Perdere di vista questo principio di buon senso e realtà significa condannare il Mezzogiorno a morte certa. Scrivevamo solo un mese fa che sarebbe quanto mai scellerato pensare di affrontare l’emergenza senza precedenti della pandemia dimenticando che l’Italia, dal punto di vista economico non è un Paese ma sono due. Perdere di vista la differenza abissale tra il Mezzogiorno e il resto della nazione nel progettare interventi anticiclici che aiutino gli italiani finiti in ginocchio a rimettersi in piedi sarebbe non solo cieco ma disonesto.

Futuro, non sussidi

Ora che Draghi è stato chiamato alla sfida cruciale dal Presidente della Repubblica e che un suo governo potrebbe nascere con un consistente sostegno parlamentare è ora di applicare quei principi ragionevoli esposti dall’allora governatore nel 2009. E coniugarli con quelli esposti dalo stesso Draghi solo pochi mesi fa, era l’agosto 2020, al Meeting di Rimini: “Ai giovani bisogna dare di più: i sussidi finiranno e resterà la mancanza di una qualificazione professionale, che potrà sacrificare la loro libertà di scelta e il loro reddito futuri”, disse in quell’occasione l’ex presidente della Bce. Ma quei giovani a cui dare di più sono anzi tutto quelli del Mezzogiorno, i primi a sperimentare l’asfissia di un territorio sempre più condannato a vivere di sussidi. Per farlo c’è l’occasione offerta dal Recovery Fund, che può essere il “debito buono” di cui Draghi parlò al Meeting contrapponendolo a un “debito cattivo”: il primo è quello che finanzia la crescita, l’altro è quello puramente assistenziale.
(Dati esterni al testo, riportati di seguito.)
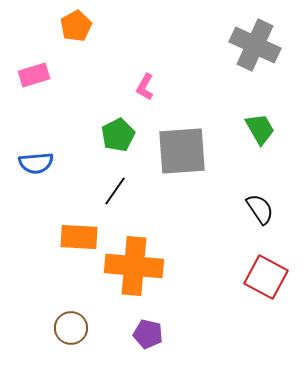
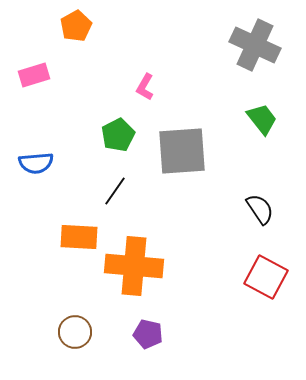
green trapezoid: moved 2 px right, 10 px up; rotated 8 degrees counterclockwise
brown circle: moved 4 px right, 4 px down
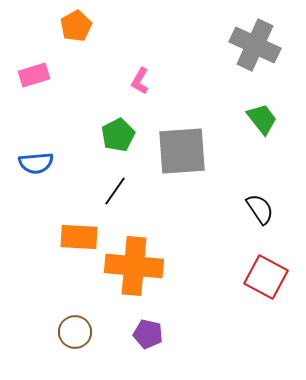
pink L-shape: moved 5 px left, 6 px up
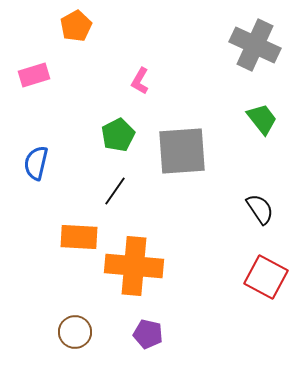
blue semicircle: rotated 108 degrees clockwise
Draghi e il Sud: migliorare i servizi

Una traccia di programma c’è già. Basta che il professore rilegga il suo intervento del 2009. Ad esempio nella parte in cui sosteneva che “i sussidi alle imprese sono stati generalmente inefficaci: si incentivano spesso investimenti che sarebbero stati effettuati comunque; si introducono distorsioni di varia natura penalizzando frequentemente imprenditori più capaci. Non è pertanto dai sussidi che può venire uno sviluppo durevole delle attività produttive. Insomma, occorre investire in applicazione, piuttosto che in sussidi – proseguiva Draghi -. Tradurre questa impostazione in atti concreti di governo non è facile. Si deve puntare a migliorare la qualità dei servizi forniti da ciascuna scuola, da ciascun ospedale e tribunale, da ciascun ente amministrativo o di produzione di servizi di trasporto o di gestione dei rifiuti”. Riuscirà “Super Mario” a passare dalle parole ai fatti? La totale assenza della questione meridionale nel dibattito pubblico non ci fa sperare molto. Lo spessore del personaggio ci spinge però a un’apertura di credito sforzandoci di augurarci, spes contra spem, che la pioggia di fondi del Recovery possa essere l’occasione buona. Difficilmente ce ne saranno altre.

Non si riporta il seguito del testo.